À la question : peut-on réduire le déficit à 3 % l'an prochain ? ma réponse est oui. C'est parfaitement possible, et même indispensable. Au-delà de nos engagements, il faut se rendre compte que, si la France changeait de trajectoire, les marchés se retourneraient aussitôt et la correction qui serait alors nécessaire, pour faire face au surcoût de la dette, serait beaucoup plus coûteuse que l'effort qui nous est demandé aujourd'hui. En réalité, nous n'avons pas le choix.

Le traité qui impose un déficit structurel de 0,5 % est compatible avec la politique macroéconomique puisque l'indicateur retenu est précisément le déficit structurel et non conjoncturel. En cas de ralentissement, le déficit réel pourra être plus élevé – et inversement – de façon à stabiliser le déficit structurel. C'est une règle de bonne gestion.

Nous n'avons pas étudié l'impact de la manipulation du Libor sur les emprunts des collectivités locales. Je serais d'ailleurs étonné qu'elles aient beaucoup de prêts avec cet indice de référence même s'il sert de base d'indexation à des flux qui se mesurent en milliards de milliards de dollars. En tout état de cause, aucune autorité n'est en mesure d'évaluer l'impact éventuel de cette manipulation. Il est aujourd'hui reproché à Barclays d'avoir tenté de manipuler les taux mais personne n'a pu établir ce qu'il en a été exactement. Il faudrait déjà s'assurer que les manoeuvres engagées ont eu un effet quelconque, avant de chercher à identifier les bénéficiaires et les victimes. Ces dernières, si le taux a été fixé plus bas qu'il n'aurait dû l'être, sont d'ailleurs avant tout les banques. Pour le reste, on en est encore au stade des suppositions.

Le shadow banking fait l'objet de travaux au niveau international, en particulier au sein du Conseil de stabilité financière. Nous devrions faire des propositions concrètes au G20 en fin d'année. Le sujet est très vaste puisqu'il englobe entre autres les SICAV monétaires aussi bien que les hedge funds. Une régulation sera nécessaire, mais le problème n'est pas spécifique à la zone euro.

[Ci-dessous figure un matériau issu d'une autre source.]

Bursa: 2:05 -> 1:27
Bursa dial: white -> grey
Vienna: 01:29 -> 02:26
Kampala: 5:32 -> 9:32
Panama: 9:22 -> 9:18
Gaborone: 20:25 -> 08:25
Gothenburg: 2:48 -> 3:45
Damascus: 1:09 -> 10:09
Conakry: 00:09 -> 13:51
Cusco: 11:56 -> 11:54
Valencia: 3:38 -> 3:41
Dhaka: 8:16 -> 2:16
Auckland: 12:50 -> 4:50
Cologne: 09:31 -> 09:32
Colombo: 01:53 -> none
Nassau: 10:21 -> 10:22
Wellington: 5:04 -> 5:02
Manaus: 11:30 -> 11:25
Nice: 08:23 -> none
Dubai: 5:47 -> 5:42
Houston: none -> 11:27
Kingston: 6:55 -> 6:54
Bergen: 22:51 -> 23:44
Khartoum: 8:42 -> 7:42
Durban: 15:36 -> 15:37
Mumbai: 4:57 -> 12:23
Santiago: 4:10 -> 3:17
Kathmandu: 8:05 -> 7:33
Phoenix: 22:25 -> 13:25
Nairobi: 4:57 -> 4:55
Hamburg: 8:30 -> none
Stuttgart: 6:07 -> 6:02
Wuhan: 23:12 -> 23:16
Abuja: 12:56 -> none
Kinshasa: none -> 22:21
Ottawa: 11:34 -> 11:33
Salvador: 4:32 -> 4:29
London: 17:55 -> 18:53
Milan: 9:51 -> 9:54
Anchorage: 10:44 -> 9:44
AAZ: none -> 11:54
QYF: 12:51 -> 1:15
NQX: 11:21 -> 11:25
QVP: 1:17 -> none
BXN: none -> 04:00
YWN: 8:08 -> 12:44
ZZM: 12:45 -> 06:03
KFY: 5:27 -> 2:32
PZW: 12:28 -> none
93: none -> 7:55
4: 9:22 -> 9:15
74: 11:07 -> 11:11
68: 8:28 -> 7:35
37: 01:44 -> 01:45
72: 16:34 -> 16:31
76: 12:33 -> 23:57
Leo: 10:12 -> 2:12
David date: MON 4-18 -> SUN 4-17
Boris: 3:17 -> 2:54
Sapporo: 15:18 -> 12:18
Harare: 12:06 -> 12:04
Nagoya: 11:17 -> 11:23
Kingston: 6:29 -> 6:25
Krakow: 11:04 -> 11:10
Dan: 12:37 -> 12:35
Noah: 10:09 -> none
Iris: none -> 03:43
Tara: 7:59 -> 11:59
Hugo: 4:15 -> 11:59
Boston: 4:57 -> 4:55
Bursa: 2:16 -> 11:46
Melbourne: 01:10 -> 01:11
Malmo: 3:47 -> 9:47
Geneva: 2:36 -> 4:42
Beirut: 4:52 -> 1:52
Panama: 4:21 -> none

Monsieur de Courson, à titre personnel, j'ai toujours été convaincu que le prélèvement pour les banques systémiques devrait aller à un fonds de garantie ou de recapitalisation. Obliger l'État à intervenir créerait un aléa moral supplémentaire.

Indépendamment du fait que les banques françaises ont intégralement remboursé les aides qu'elles ont perçues et que l'État en a tiré bénéfice, deux contreparties importantes ont été obtenues. D'une part, les banques ont continué à financer l'économie, contrairement à ce qui a été observé dans certains pays ; d'autre part, les règles de capital et de liquidité ont été considérablement renforcées, ce qui se traduit par une ponction très forte sur les résultats.

Partout dans le monde, on considère que la politique de la BCE est extraordinairement accommodante, d'où d'ailleurs une baisse significative du taux de change. Les taux d'intérêt réel sont fortement négatifs, le taux de la facilité de dépôt sur lequel se cale le marché au jour le jour est à zéro. En effet, les banques espagnoles, plus que les autres, ont utilisé les fonds qu'elles se sont procurés grâce au LTRO pour acheter des obligations de l'État espagnol. Aujourd'hui elles ont atteint les limites qu'elles jugent raisonnables et les investisseurs institutionnels – compagnies d'assurance, caisses de retraite ou OPCVM – doivent prendre le relais. Dans un pays souffrant d'un déficit d'épargne important, tout est donc affaire de crédibilité, mais je n'irai pas jusqu'à dire que le LTRO s'est retourné contre la signature espagnole puisque la souscription d'obligations d'État a été synonyme de financements pour l'Espagne.

Quant au risque diffus de non-remboursement d'une fraction de la dette, la Grèce ne pouvait pas y échapper même si, au début, la BCE était très critique à l'idée de mettre à contribution les créanciers en raison d'effets secondaires dévastateurs. Le Conseil européen a réaffirmé à plusieurs reprises que la Grèce était un cas unique et il faut tout faire pour qu'elle le reste. Les Américains n'ont pas oublié Hamilton qui a réussi à convaincre ses collègues de la jeune démocratie américaine qu'il fallait faire les efforts nécessaires pour ne pas faire défaut car, sinon, les États-Unis en paieraient les conséquences pendant 200 ans. Il avait évidemment raison.